Bearer | We benchmarked top SAST products, and this is what we learned

When we started to build Bearer, we wanted to understand how to validate the quality of our findings and be able to benchmark it. Code security scanning solutions are notorious for reporting a lot of false positives and other deficiencies, and even though we believed we could do much better, we needed a way to prove it.

In Java, there is an OWASP project, BenchmarkJava, which makes it easy to compare the output of two software security solutions. Unfortunately, there is no similar benchmark for other coding languages.

We’ve shared previously how we are building and improving our own solution using Open Source projects. During our conversations with enterprise customers and users, we understood that they deal with a similar challenge of comparing a solution with another, resulting in an incomplete decisions and a lot of frustration later on. With organisations consistently dealing with tight product release timelines in a competitive market, our hope is to help security meet the developers where they are, and for them to use this benchmark as a decision enabler.

As we like to build in public as much as possible, keeping in theme with our Open Source engine, we thought it was time to look into how Bearer CLI compares today with other “free” and available SAST solutions on the market.

For this benchmark, we are focusing on a few key features, such as language support, quality of the findings, speed of the scanner, extensibility and relevance of the ruleset, and User Experience (UX) for both security and developers. We will go through them all in detail below, giving you a blueprint and data points for how to compare two or more SAST solutions.

Note: Like any benchmark, ours has some inherent biases.
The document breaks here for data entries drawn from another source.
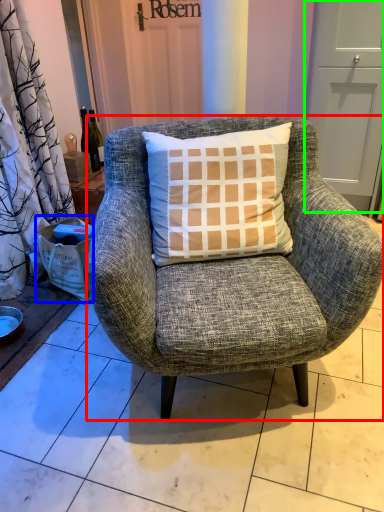 Question: Which is nearer to the chair (highlighted by a red box)? box (highlighted by a blue box) or screen door (highlighted by a green box).

Choices:
 (A) box
 (B) screen door

Answer: (A) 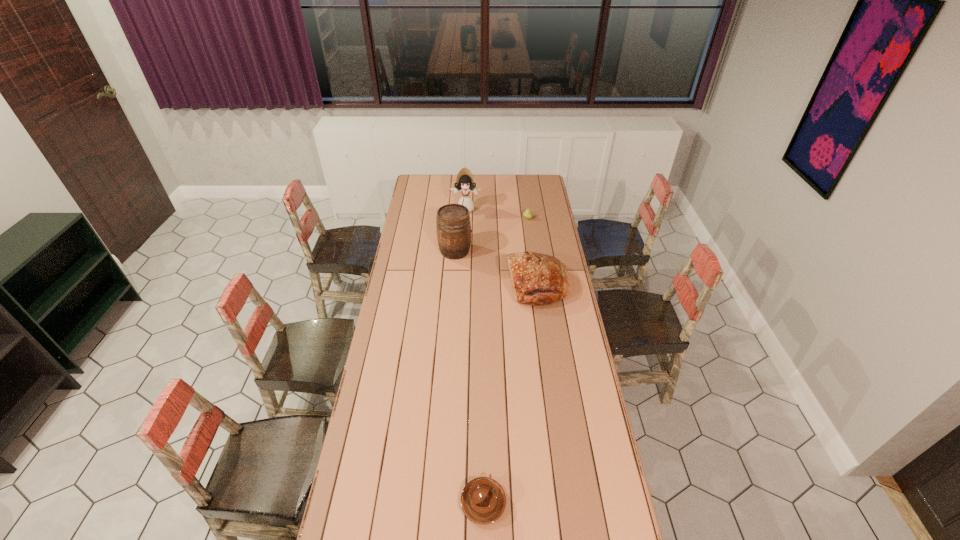 The height and width of the screenshot is (540, 960). I want to click on vacant space located at the sliced front of the third tallest object, so click(462, 286).

Locate an element on the screen. This screenshot has width=960, height=540. vacant region located at the sliced front of the third tallest object is located at coordinates (480, 286).

Locate an element on the screen. This screenshot has width=960, height=540. free location located 0.390m at the sliced front of the third tallest object is located at coordinates (427, 286).

Locate an element on the screen. This screenshot has height=540, width=960. vacant space located 0.140m on the back of the pear is located at coordinates tap(525, 202).

The height and width of the screenshot is (540, 960). What are the coordinates of `vacant space located on the side of the nearest object with the handle` in the screenshot? It's located at (483, 400).

The image size is (960, 540). Find the location of `vacant space located on the side of the nearest object with the handle`. vacant space located on the side of the nearest object with the handle is located at coordinates (483, 417).

Where is `vacant space located 0.130m on the side of the nearest object with the handle`? The image size is (960, 540). vacant space located 0.130m on the side of the nearest object with the handle is located at coordinates tap(483, 442).

At what (x,y) coordinates should I click in order to perform the action: click on bread at the right edge. Please return your answer as a coordinate pair (x, y). The height and width of the screenshot is (540, 960). Looking at the image, I should click on (537, 279).

Where is `pear located at the right edge`? pear located at the right edge is located at coordinates (528, 214).

Identify the location of blank area at the far edge. This screenshot has height=540, width=960. (516, 192). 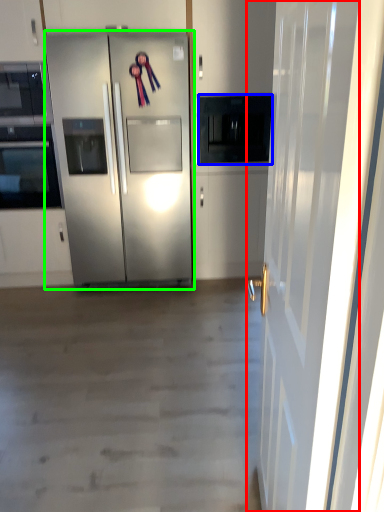 Question: Which is farther away from door (highlighted by a red box)? appliance (highlighted by a blue box) or refrigerator (highlighted by a green box)?

Choices:
 (A) appliance
 (B) refrigerator

Answer: (A) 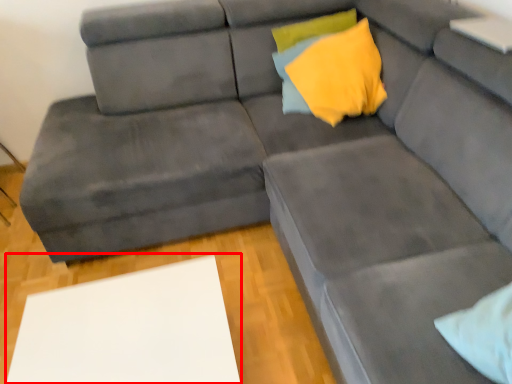 Question: Considering the relative positions of table (annotated by the red box) and pillow in the image provided, where is table (annotated by the red box) located with respect to the staircase?

Choices:
 (A) right
 (B) left

Answer: (B) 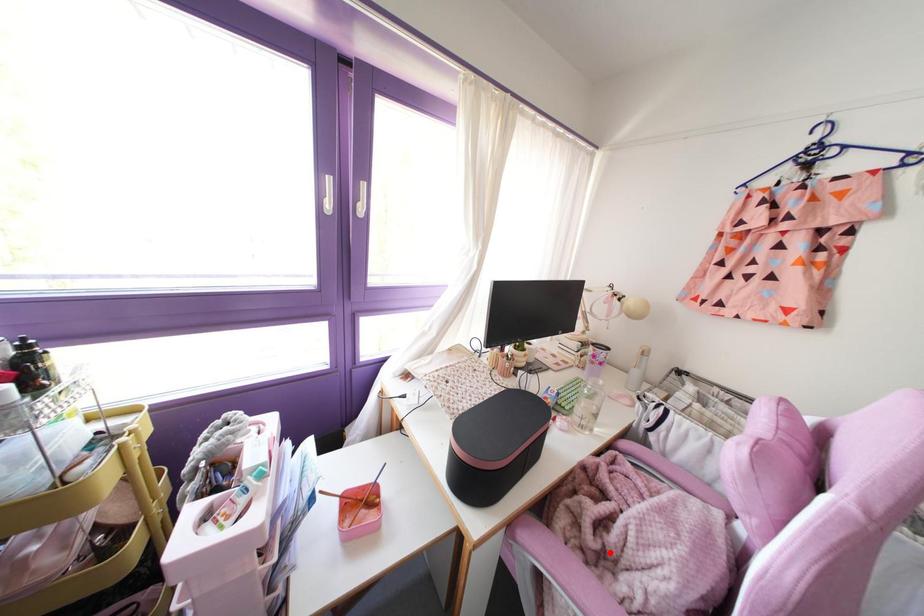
We have documented our decisions as thoroughly as possible so that you have all the context you need to understand them. More importantly, we have included the dataset used to generate the numbers at the end of the article, so that you can explore it yourself and come to your own conclusions.

Landscape

We decided to benchmark Bearer against solutions that are often mentioned as being the 'modern' ones, which is a mix of commercial solutions with Free and/or Open Source offering.

We have selected Semgrep, Snyk Code, Sonar, Brakeman (as part of Synopsys) and of course, Bearer CLI.

	Bearer CLI	Semgrep	Snyk Code	Brakeman (Synopsys)
Free offering limitation	N/A	N/A	100 scan per month	N/A
Open Source license	Elastic	LGPL 2.1	N/A	Unclear
Built in	Go	OCAML + Python	Unknown	Ruby
Launched in	2023	2017 (originates from Facebook Pfff OSS project)	2020 (originates from Deepcode acquisition)	2011

‍

We will review these solutions under 5 sections in this benchmark:

Language support
Quality of findings
Speed
User Experience
New risks coverage

If you want the see all the datapoints we collected, head directly to the 'The Complete SAST Benchmark' at the end of this post.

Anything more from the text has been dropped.